De commissies wachten dit wetsvoorstel af. De commissies concluderen dat zij niet de door u in uw brief op korte termijn gevraagde steun voor het traject kunnen geven.

Voorzitter van de vaste commissie voor Economische Zaken E.M. Kneppers-Heynert

Voorzitter van de vaste commissie voor Volksgezondheid, Welzijn en Sport T.M. Slagter-Roukema

Voorzitter van de vaste commissie voor Sociale Zaken en Werkgelegenheid J.J. Sylvester

BRIEF VAN DE MINISTER VAN ECONOMISCHE ZAKEN

Aan de Voorzitter van de Eerste Kamer der Staten-Generaal

Den Haag, 14 juni 2013

In de brief van 12 juni 2013 reageren de vaste commissies voor Economische Zaken (EZ), Volksgezondheid, Welzijn en Sport (VWS) en Sociale Zaken en Werkgelegenheid (SZW) op onze voortgangsbrief van 1 mei jl. over de opheffing van de PBO. De commissies geven aan het wetsvoorstel af te willen wachten en concluderen dat zij niet op korte termijn steun kunnen geven voor het traject van opheffing.

Met ons verzoek in de voortgangsbrief is niet beoogd een inhoudelijke discussie met uw Kamer te voeren over de opheffing van de PBO. Dit komt aan de orde bij de behandeling van het wetsvoorstel in uw Kamer.

In de brief is aangegeven waarom wij het nodig achten om vooruitlopend op de behandeling van het wetsvoorstel stappen te nemen en daarmee, in overleg met uw Kamer, af te wijken van het eerder door u genoemde standpunt.
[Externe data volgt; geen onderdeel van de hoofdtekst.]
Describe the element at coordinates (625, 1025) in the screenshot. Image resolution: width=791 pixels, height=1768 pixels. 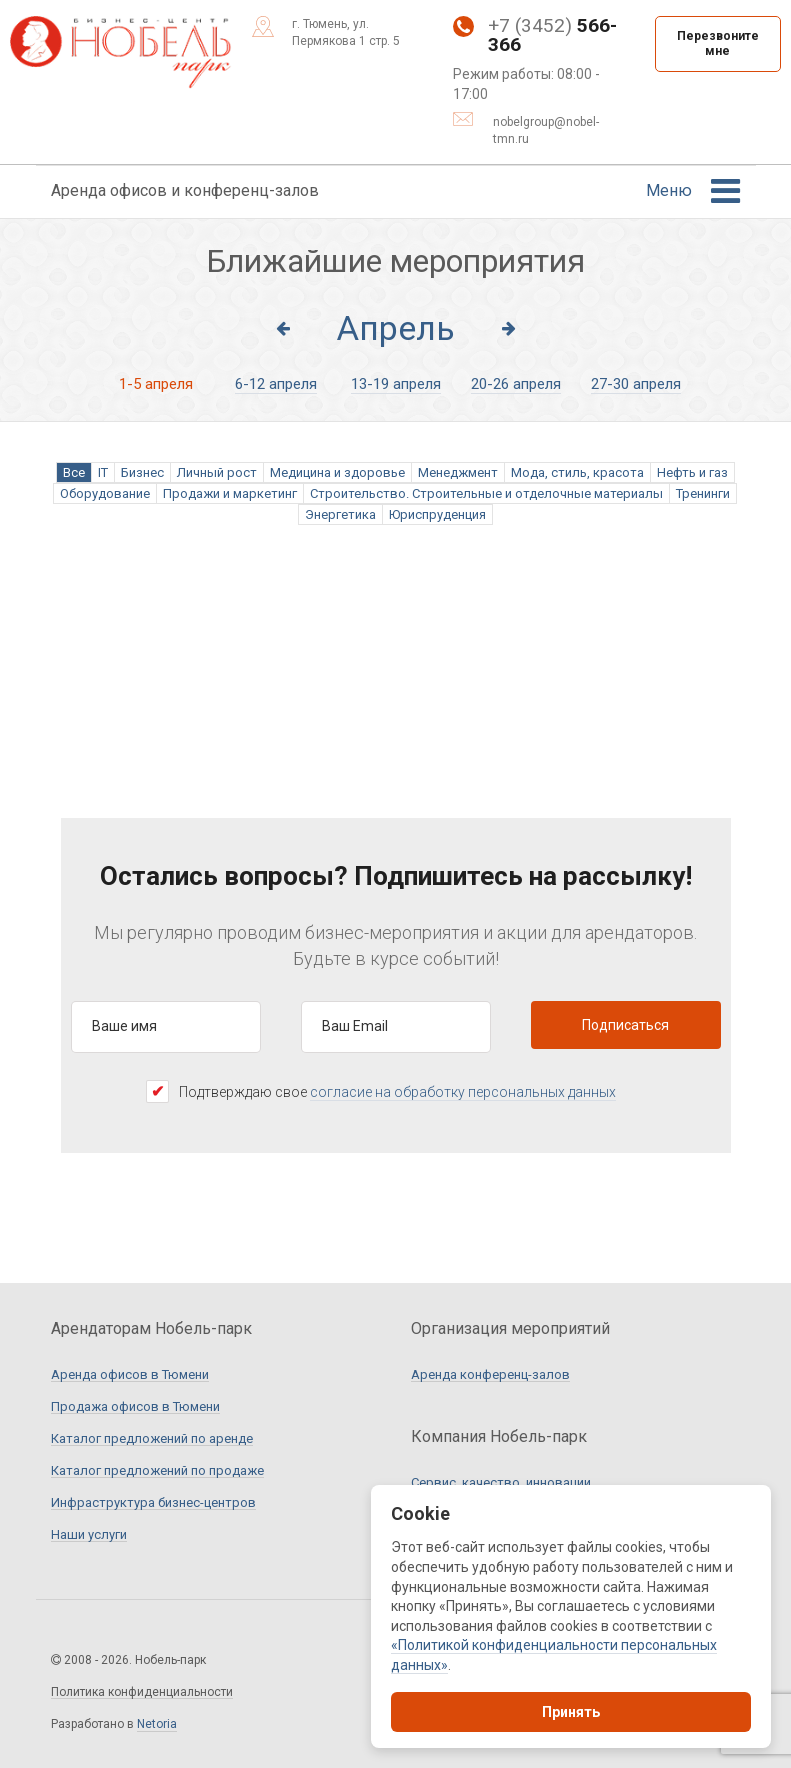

In sommige gevallen kan dat redelijkerwijs niet anders, gelet op de grote belangen die spelen. In dit geval gaat het om het kunnen blijven borgen van dier- en plantgezondheid, voedselveiligheid en crisismanagement. Stappen dienen gezet te worden om de expertise te behouden en de continuïteit van uitvoering van de publieke taken en de dienstverlening naar de sectoren te kunnen blijven garanderen. Onzekerheid en risico’s met betrekking tot plant- en diergezondheid en voedselveiligheid, met als gevolg bijvoorbeeld het wegvallen van exportmogelijkheden, willen wij voorkomen.

In onze brief hebben wij aangegeven hoe wij de belangen willen borgen en de risico’s willen voorkomen. Met de beschreven aanpak geven wij invulling aan een dringende en bij herhaling uitgesproken wens van de Tweede Kamer. Dit willen wij op een zorgvuldige en verantwoorde wijze doen.

Wij zijn graag bereid om op korte termijn nader met uw Kamer te spreken over nut en noodzaak van deze stappen.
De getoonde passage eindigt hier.